What...you really thought that indecency on the airwaves wouldn’t become an issue for Congress? While most of the attention in the past few years has been paid to radio—thanks to Howard Stern, Bubba the Love Sponge, and Opie and Anthony—Bono and Janet Jackson shifted that attention to television.
The main problem is the fundamental difference between these two management questions:
1) Can we get away with this?
2) What can we get away with?
Of course, the industry is now pushing hard for voluntary NAB Code of Conduct-like action. Why now? Because government regulation is right around the corner.
Why have broadcasters waited until now to realize that they had a problem with indecency? Did a light suddenly come on in the collective head of the broadcast industry when legislators got pissed? Did broadcasters suddenly realize they were doing something wrong? Just because the government said it was wrong now doesn’t mean it wasn’t wrong before the government noticed.
Recently, I heard a Clear Channel jock complain that he had to tone down his show because of “new” corporate restrictions.
Restrictions my ass. It seems that while a $27,500 fine was palatable and a merely considered a “business risk,” $275,000 or more is not. This has nothing to do with what broadcasters think is right or wrong, or with restricting content. It’s about fear over a potential astronomical fine.
It’s simple. For the most part, broadcasters who were pushing the content envelope did not bother to take responsibility for the wrath their actions incurred. They got away with pushing the envelope...until the envelope pushed back.
Given the chance, the television networks would love to air content that could compete on an even playing field with HBO and Showtime. But they can’t, because they use the public airwaves. With 100% cable/satellite penetration, I’m sure that the broadcast networks would be more than happy to turn in their O&O broadcast licenses and compete with the cable networks.
And for the record, the Janet Jackson incident was not obscene. In bad taste? Sure. Indecent? OK. But not obscene.

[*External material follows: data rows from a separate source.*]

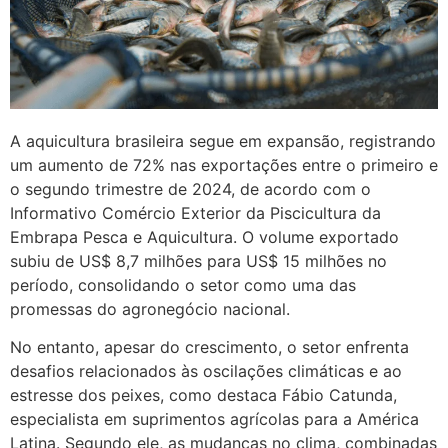
A aquicultura brasileira segue em expansão, registrando
um aumento de 72% nas exportações entre o primeiro e
o segundo trimestre de 2024, de acordo com o
Informativo Comércio Exterior da Piscicultura da
Embrapa Pesca e Aquicultura. O volume exportado
subiu de US$ 8,7 milhões para US$ 15 milhões no
período, consolidando o setor como uma das
promessas do agronegócio nacional.
No entanto, apesar do crescimento, o setor enfrenta
desafios relacionados às oscilações climáticas e ao
estresse dos peixes, como destaca Fábio Catunda,
especialista em suprimentos agrícolas para a América
Latina. Segundo ele, as mudanças no clima, combinadas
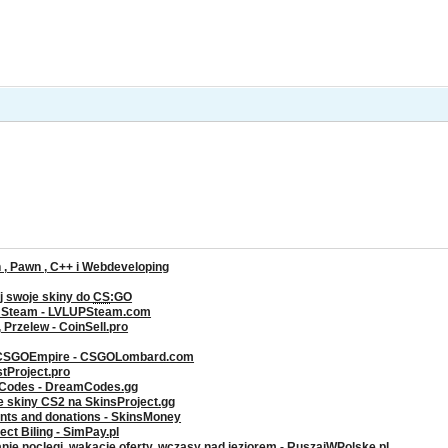
, Pawn , C++ i Webdeveloping
j swoje skiny do
CS
:GO
a Steam - LVLUPSteam.com
rzelew - CoinSell.pro
 CSGOEmpire - CSGOLombard.com
stProject.pro
g Codes - DreamCodes.gg
ze skiny CS2 na SkinsProject.gg
ents and donations - SkinsMoney
ct Biling - SimPay.pl
nie noclegi, wakacje oferty, wczasy nad jeziorem - RuszajWPolske.pl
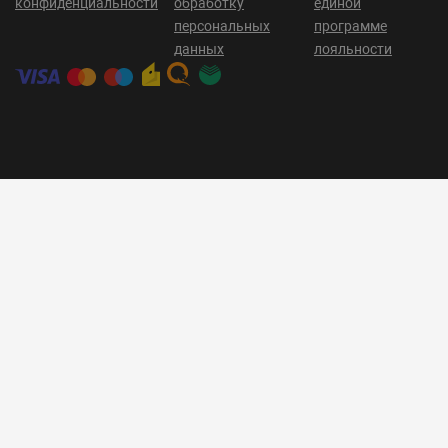
конфиденциальности
обработку
единой
персональных
программе
данных
лояльности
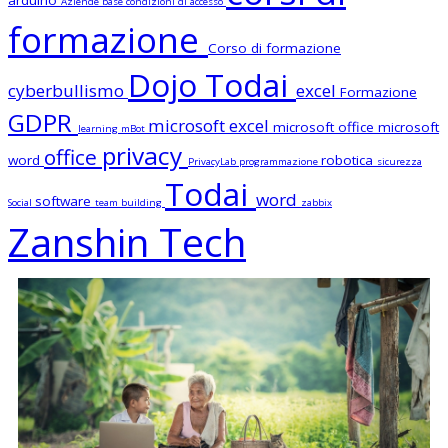
arduino
Aziende
base
condizioni di accesso
formazione
Corso di formazione
Dojo Todai
cyberbullismo
excel
Formazione
GDPR
microsoft excel
microsoft office
microsoft
learning
mBot
privacy
office
word
robotica
PrivacyLab
programmazione
sicurezza
Todai
word
software
Social
team building
zabbix
Zanshin Tech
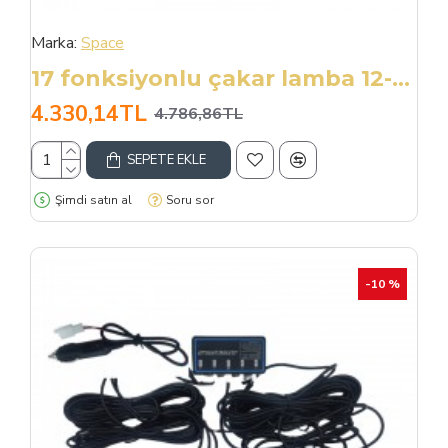
Marka:
Space
17 fonksiyonlu çakar lamba 12-30v 24 led 6 adet kırmızı*mavi set / LAPA549
4.330,14TL
4.786,86TL
SEPETE EKLE
Şimdi satın al
Soru sor
-10 %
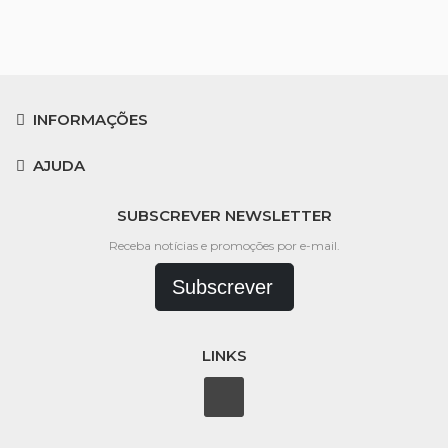
INFORMAÇÕES
AJUDA
SUBSCREVER NEWSLETTER
Receba notícias e promoções por e-mail.
Subscrever
LINKS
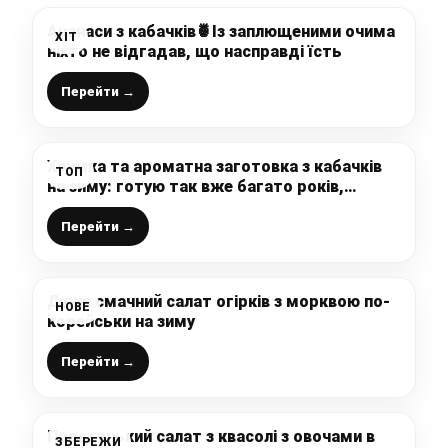
Ананаси з кабачків🍍Із заплющеними очима
ХІТ
ніхто не відгадав, що насправді їсть
Перейти →
Хрумка та ароматна заготовка з кабачків
ТОП
на зиму: готую так вже багато років,
кабачки виходять як огірочки
Перейти →
Дуже смачний салат огірків з морквою по-
НОВЕ
корейськи на зиму
Перейти →
Простенький салат з квасолі з овочами в
ЗБЕРЕЖИ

So what exactly is obscene? There’s a three-part test in the U.S. Supreme Court ruling from “Miller vs. California” that helps answer that question:
First, an average person applying contemporary community standards would have to find the work as a whole appealing to prurient interest. Next, the material must offensively depict or describe “sexual conduct specifically defined by the applicable state law.” Finally, the work as a whole can’t have “serious literary, artistic, political, or scientific value.”
When it comes to Janet Jackson, not all might agree her “work” has serious artistic value. But that’s your opinion. It doesn’t make it obscene.